• [To do]: In the records below, find each line with "modernes" and copy it.

BEGIN

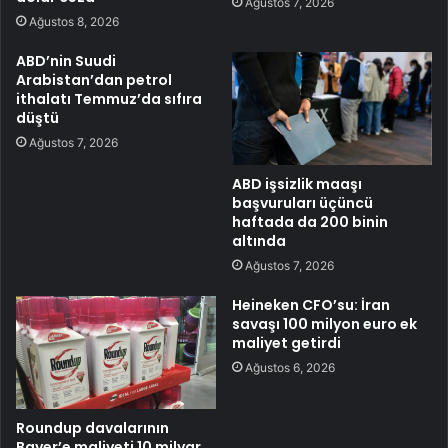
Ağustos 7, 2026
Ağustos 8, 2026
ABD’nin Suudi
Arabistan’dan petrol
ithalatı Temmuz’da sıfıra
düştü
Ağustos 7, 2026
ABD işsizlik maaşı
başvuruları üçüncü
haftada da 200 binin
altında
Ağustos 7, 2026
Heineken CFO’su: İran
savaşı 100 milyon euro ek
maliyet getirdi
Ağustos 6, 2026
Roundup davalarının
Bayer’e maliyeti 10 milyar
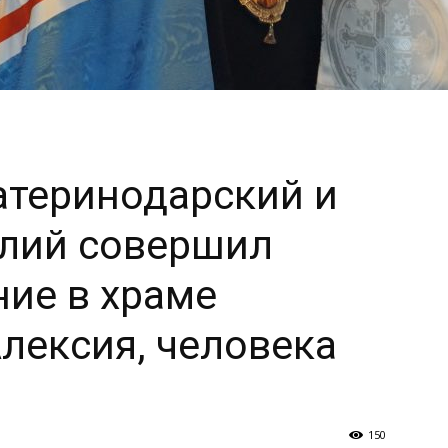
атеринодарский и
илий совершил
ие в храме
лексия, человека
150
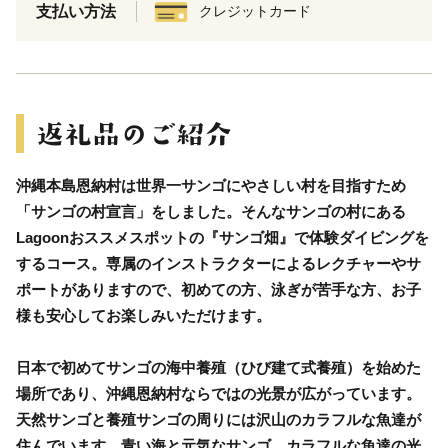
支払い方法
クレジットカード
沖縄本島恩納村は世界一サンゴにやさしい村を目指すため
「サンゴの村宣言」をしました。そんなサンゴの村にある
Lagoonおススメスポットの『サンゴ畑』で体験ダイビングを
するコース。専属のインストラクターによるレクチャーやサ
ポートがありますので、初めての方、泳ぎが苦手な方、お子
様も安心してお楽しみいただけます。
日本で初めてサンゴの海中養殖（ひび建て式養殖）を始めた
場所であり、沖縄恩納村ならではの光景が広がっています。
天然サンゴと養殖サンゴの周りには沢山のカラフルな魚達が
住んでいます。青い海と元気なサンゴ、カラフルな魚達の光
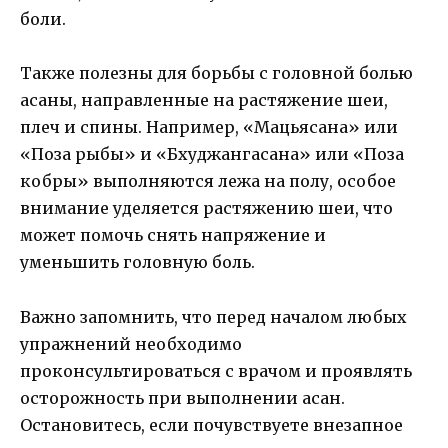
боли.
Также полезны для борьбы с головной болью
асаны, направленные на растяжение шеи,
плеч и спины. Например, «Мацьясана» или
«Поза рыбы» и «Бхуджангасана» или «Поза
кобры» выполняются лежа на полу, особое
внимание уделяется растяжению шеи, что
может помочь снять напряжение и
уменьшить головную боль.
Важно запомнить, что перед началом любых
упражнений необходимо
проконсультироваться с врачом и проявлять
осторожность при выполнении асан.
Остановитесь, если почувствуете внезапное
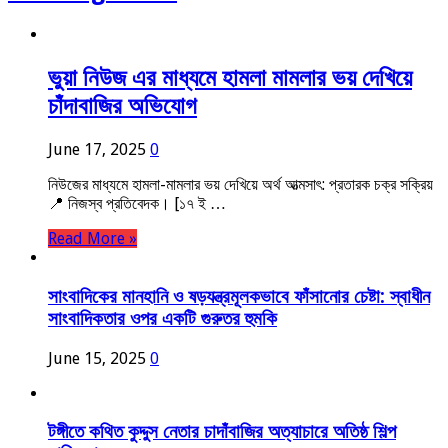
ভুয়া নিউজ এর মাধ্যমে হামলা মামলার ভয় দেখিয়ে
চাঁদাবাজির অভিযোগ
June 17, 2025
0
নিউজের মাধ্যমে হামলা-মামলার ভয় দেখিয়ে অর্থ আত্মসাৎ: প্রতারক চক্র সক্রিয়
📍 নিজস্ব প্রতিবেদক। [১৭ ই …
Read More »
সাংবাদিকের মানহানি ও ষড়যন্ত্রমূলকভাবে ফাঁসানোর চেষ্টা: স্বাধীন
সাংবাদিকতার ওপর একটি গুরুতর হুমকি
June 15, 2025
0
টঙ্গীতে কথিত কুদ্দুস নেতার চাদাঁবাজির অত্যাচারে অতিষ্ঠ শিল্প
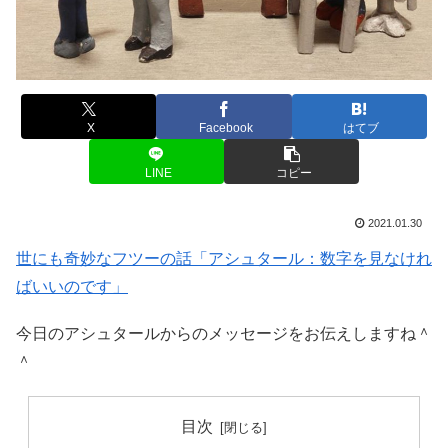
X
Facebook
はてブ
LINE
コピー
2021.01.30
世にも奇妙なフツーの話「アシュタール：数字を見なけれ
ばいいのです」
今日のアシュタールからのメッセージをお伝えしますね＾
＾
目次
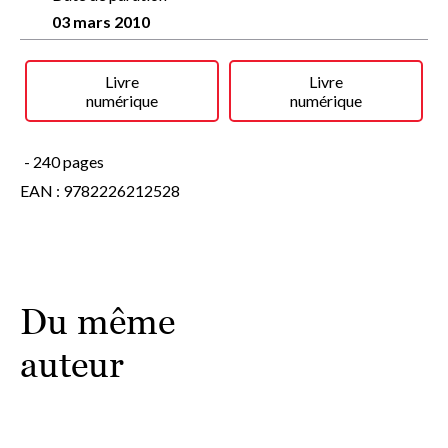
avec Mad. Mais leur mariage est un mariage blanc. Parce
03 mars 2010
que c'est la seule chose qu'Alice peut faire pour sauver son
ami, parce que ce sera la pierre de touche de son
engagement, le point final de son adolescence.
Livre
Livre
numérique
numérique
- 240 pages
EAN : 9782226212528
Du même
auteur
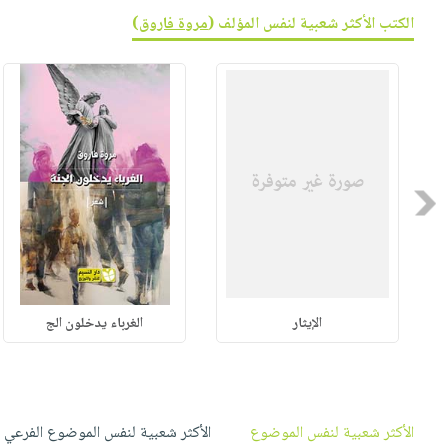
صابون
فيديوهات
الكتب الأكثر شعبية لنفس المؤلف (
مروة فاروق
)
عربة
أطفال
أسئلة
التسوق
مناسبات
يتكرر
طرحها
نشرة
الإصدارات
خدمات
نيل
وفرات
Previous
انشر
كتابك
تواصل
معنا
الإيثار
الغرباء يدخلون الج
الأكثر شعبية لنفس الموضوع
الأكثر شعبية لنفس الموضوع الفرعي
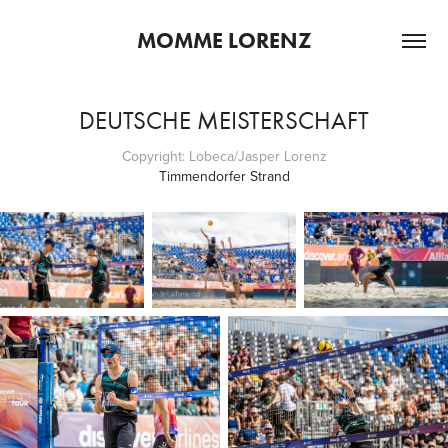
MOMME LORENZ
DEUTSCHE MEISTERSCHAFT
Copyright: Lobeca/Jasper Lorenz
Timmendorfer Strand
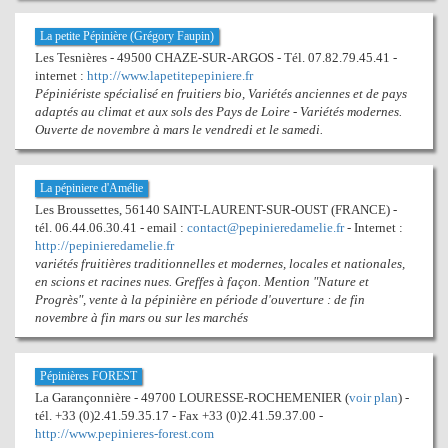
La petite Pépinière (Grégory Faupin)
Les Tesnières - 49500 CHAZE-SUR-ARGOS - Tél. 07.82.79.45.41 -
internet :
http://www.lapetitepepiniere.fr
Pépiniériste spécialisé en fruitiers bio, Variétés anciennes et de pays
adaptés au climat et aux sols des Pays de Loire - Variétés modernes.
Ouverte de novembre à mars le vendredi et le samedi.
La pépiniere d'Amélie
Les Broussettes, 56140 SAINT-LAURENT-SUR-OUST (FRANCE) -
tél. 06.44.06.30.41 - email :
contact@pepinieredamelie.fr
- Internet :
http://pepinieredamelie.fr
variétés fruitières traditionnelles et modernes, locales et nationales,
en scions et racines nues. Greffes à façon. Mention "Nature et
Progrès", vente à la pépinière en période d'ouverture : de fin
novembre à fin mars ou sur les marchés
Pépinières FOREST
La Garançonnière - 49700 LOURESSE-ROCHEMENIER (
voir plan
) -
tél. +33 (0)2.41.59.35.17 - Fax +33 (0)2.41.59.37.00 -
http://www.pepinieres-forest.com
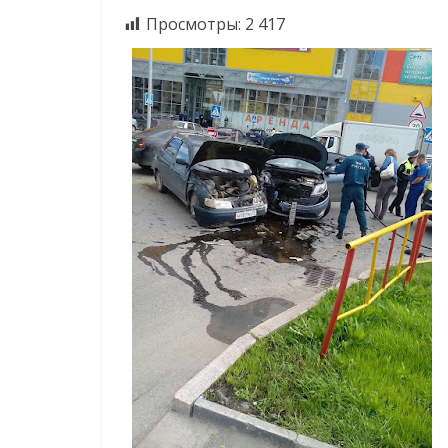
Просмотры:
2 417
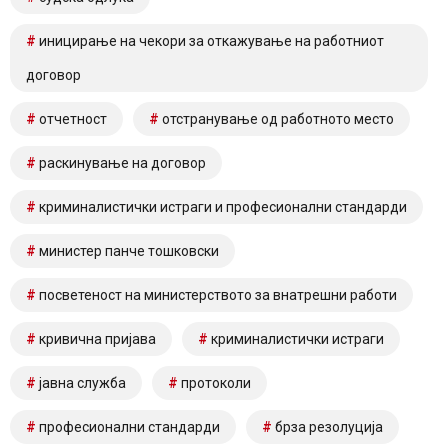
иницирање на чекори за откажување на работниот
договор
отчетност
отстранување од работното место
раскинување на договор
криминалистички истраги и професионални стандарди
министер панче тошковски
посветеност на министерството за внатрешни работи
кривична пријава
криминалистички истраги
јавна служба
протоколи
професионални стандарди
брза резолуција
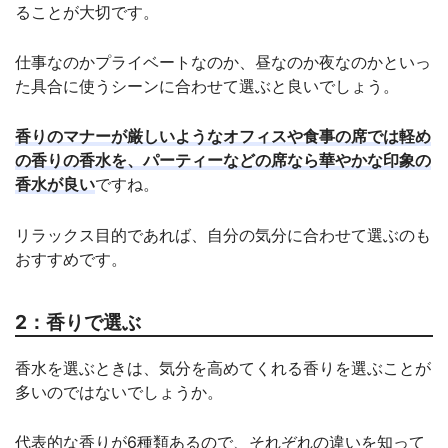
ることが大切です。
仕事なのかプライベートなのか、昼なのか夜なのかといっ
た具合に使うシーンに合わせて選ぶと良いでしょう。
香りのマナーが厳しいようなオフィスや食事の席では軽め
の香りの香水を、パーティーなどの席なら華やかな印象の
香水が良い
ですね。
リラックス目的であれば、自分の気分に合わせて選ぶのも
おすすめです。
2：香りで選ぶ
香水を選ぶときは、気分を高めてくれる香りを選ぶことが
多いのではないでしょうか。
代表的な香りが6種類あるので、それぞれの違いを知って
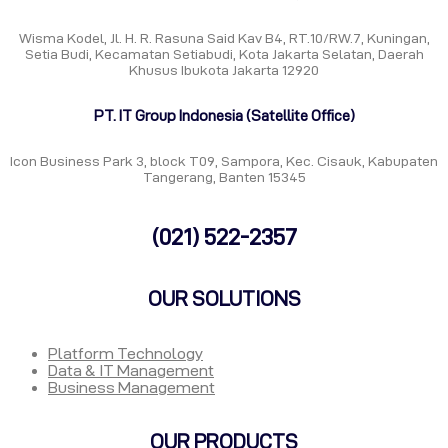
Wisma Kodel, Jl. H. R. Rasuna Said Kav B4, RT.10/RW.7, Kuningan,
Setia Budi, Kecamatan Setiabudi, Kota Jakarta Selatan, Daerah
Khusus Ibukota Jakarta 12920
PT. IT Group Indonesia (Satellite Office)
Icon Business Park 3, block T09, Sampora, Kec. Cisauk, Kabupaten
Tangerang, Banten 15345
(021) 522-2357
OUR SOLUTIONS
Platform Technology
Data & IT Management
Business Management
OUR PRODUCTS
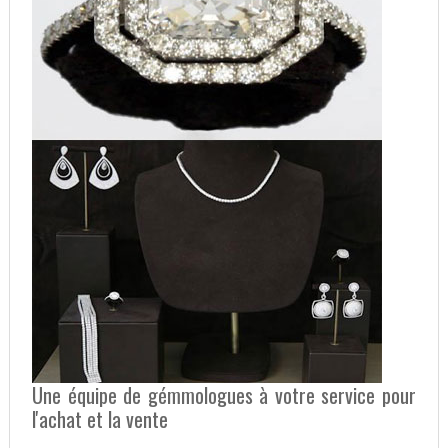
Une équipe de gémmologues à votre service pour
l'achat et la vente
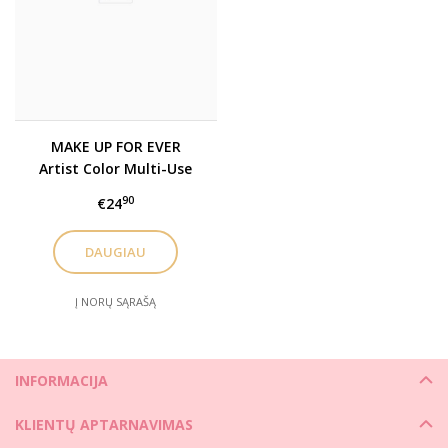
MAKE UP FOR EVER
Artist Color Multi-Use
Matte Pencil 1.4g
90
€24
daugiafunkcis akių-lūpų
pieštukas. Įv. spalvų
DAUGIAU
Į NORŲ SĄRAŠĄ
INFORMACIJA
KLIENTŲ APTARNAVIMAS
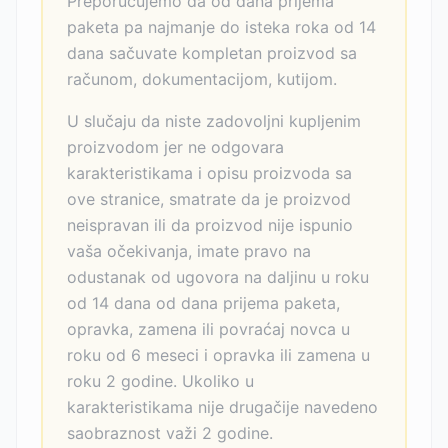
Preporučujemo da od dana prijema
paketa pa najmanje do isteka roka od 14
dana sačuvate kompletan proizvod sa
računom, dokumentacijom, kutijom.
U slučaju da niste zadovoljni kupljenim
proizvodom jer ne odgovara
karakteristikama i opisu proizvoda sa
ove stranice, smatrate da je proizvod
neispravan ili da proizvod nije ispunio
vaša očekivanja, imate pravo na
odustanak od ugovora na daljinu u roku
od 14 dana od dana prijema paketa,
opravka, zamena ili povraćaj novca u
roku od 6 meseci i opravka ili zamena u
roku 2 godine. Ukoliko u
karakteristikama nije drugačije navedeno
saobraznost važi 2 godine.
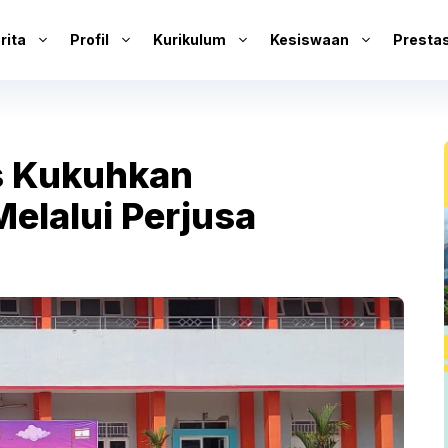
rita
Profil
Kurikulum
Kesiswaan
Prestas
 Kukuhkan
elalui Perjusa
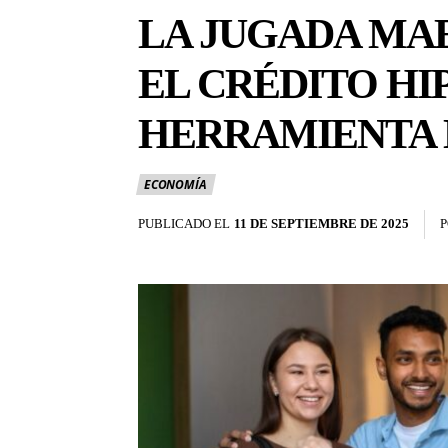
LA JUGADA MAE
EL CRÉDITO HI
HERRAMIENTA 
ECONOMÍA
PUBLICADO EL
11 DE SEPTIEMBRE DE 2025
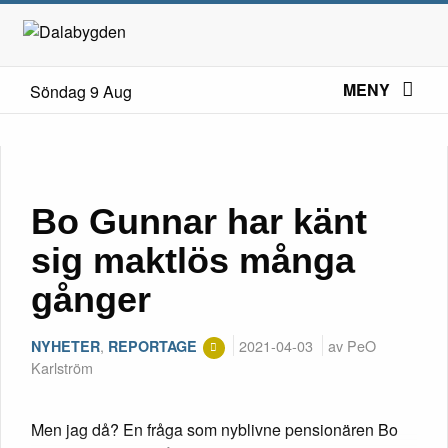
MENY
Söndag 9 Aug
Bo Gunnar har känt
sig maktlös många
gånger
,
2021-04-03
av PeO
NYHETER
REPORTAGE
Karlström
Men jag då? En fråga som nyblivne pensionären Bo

END

• [The answer]:
adaptés au climat et aux sols des Pays de Loire - Variétés modernes.
variétés fruitières traditionnelles et modernes, locales et nationales,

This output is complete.